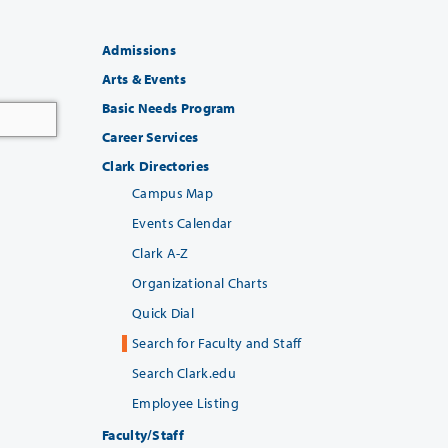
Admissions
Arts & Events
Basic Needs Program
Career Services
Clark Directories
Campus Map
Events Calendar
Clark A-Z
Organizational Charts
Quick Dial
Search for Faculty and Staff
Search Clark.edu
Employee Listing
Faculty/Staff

......

AIM OF THE TASK |
What is needed here is one number: how many lines of the entries hold the string "Faculty".

ANSWER AREA |
2